Les façades étaient serrées, les balcons de bois vert pâle s’avançaient comme des boîtes, certains peints depuis peu, d’autres rongés par le sel. J’apercevais, derrière une porte entrouverte, l’ombre d’un intérieur frais. Sur un perron, une vieille femme assise dans son fichu me regardait passer sans un mot.

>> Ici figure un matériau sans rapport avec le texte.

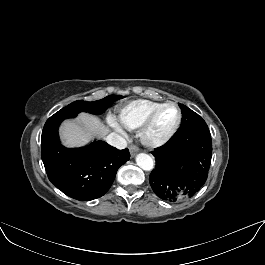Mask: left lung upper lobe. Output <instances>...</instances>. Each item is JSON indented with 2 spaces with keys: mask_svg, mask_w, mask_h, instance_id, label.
Listing matches in <instances>:
<instances>
[{
  "mask_svg": "<svg viewBox=\"0 0 265 265\" xmlns=\"http://www.w3.org/2000/svg\"><path fill=\"white\" fill-rule=\"evenodd\" d=\"M181 111H182V122L178 129V131H183L189 129L204 120L194 111L189 109L183 104H179Z\"/></svg>",
  "mask_w": 265,
  "mask_h": 265,
  "instance_id": "5c2ea615",
  "label": "left lung upper lobe"
}]
</instances>
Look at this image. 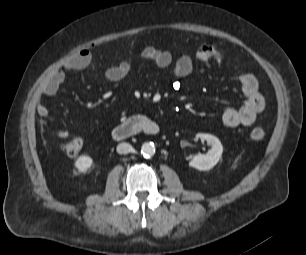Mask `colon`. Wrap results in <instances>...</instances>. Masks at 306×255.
Segmentation results:
<instances>
[{"label":"colon","instance_id":"1","mask_svg":"<svg viewBox=\"0 0 306 255\" xmlns=\"http://www.w3.org/2000/svg\"><path fill=\"white\" fill-rule=\"evenodd\" d=\"M252 140L260 141L265 137V130L261 126H255L250 131ZM83 147V141L75 138L65 145V152L67 155L74 157L80 153Z\"/></svg>","mask_w":306,"mask_h":255}]
</instances>
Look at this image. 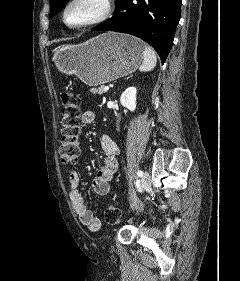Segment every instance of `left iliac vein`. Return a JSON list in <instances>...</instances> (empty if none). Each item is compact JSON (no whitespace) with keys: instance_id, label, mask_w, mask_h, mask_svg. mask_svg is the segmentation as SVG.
<instances>
[{"instance_id":"obj_1","label":"left iliac vein","mask_w":240,"mask_h":281,"mask_svg":"<svg viewBox=\"0 0 240 281\" xmlns=\"http://www.w3.org/2000/svg\"><path fill=\"white\" fill-rule=\"evenodd\" d=\"M142 190L145 191L150 187V178L147 171L143 173L142 180H141Z\"/></svg>"}]
</instances>
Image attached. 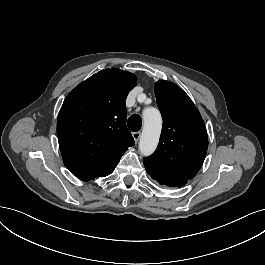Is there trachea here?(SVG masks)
<instances>
[{
    "label": "trachea",
    "instance_id": "trachea-1",
    "mask_svg": "<svg viewBox=\"0 0 265 265\" xmlns=\"http://www.w3.org/2000/svg\"><path fill=\"white\" fill-rule=\"evenodd\" d=\"M127 126L132 132L139 131L142 126L141 117L137 114L130 116V118L127 121Z\"/></svg>",
    "mask_w": 265,
    "mask_h": 265
}]
</instances>
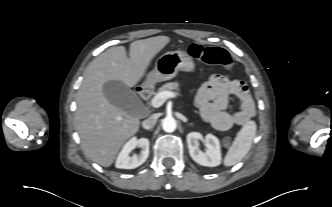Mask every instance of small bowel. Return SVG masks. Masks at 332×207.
<instances>
[{
	"mask_svg": "<svg viewBox=\"0 0 332 207\" xmlns=\"http://www.w3.org/2000/svg\"><path fill=\"white\" fill-rule=\"evenodd\" d=\"M230 95H235L240 101V108L235 113L226 111ZM195 105L202 118L219 131L244 124L255 113V105L247 84L225 74H214L208 78L196 94Z\"/></svg>",
	"mask_w": 332,
	"mask_h": 207,
	"instance_id": "obj_1",
	"label": "small bowel"
}]
</instances>
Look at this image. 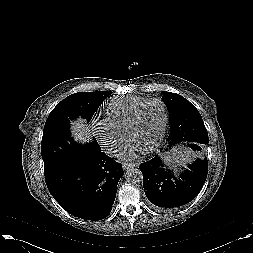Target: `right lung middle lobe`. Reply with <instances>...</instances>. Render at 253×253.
<instances>
[{"label": "right lung middle lobe", "mask_w": 253, "mask_h": 253, "mask_svg": "<svg viewBox=\"0 0 253 253\" xmlns=\"http://www.w3.org/2000/svg\"><path fill=\"white\" fill-rule=\"evenodd\" d=\"M110 94L112 92L108 91L75 93L56 105L49 114L43 131L41 154L44 169L72 162L85 155L87 151L99 148L95 138L86 144L74 141L69 129L70 123L79 116L89 122Z\"/></svg>", "instance_id": "obj_1"}]
</instances>
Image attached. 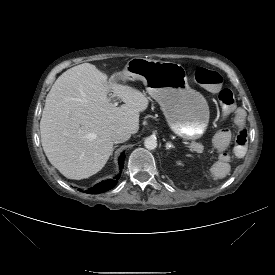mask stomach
Returning a JSON list of instances; mask_svg holds the SVG:
<instances>
[{"mask_svg":"<svg viewBox=\"0 0 275 275\" xmlns=\"http://www.w3.org/2000/svg\"><path fill=\"white\" fill-rule=\"evenodd\" d=\"M118 79L141 80L148 94L159 103L176 135L185 140H196L205 133L210 117L208 103L200 92L189 86L182 65L133 58Z\"/></svg>","mask_w":275,"mask_h":275,"instance_id":"obj_1","label":"stomach"}]
</instances>
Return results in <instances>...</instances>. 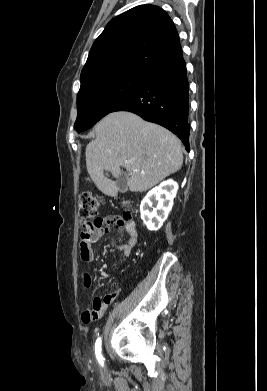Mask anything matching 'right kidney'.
<instances>
[{
    "label": "right kidney",
    "mask_w": 267,
    "mask_h": 391,
    "mask_svg": "<svg viewBox=\"0 0 267 391\" xmlns=\"http://www.w3.org/2000/svg\"><path fill=\"white\" fill-rule=\"evenodd\" d=\"M177 191V182L169 179L146 194L140 205V213L148 230L157 231L161 228L172 209Z\"/></svg>",
    "instance_id": "right-kidney-1"
}]
</instances>
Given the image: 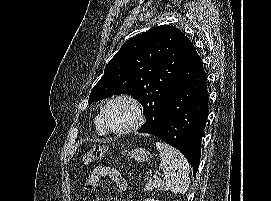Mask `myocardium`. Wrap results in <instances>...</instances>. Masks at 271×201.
Masks as SVG:
<instances>
[{"label": "myocardium", "instance_id": "f54148a6", "mask_svg": "<svg viewBox=\"0 0 271 201\" xmlns=\"http://www.w3.org/2000/svg\"><path fill=\"white\" fill-rule=\"evenodd\" d=\"M117 101H126V102L130 103L133 106L135 113H136L135 122L131 126L124 128V129L113 128L108 123L107 118H106L107 108L112 103L117 102ZM100 119H101V122L107 132L112 133V134H117V135L130 134V133L136 132L137 130H139L143 126V124L145 123V112H144V108H143L142 104L140 103V101L137 98H135L134 96L129 95V94H118V95H115V96L109 98L104 103V105L100 111Z\"/></svg>", "mask_w": 271, "mask_h": 201}]
</instances>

À chaque tournant, la mer surgissait. Le bleu vif du port découpait la perspective, rappel constant que la ville était une citadelle dressée sur l’eau. Dans une ruelle, deux gamins me frôlèrent en courant, poursuivis par les éclats de rire de leur frère. Plus haut, un prêtre refermait à double tour la porte massive d’une église baroque.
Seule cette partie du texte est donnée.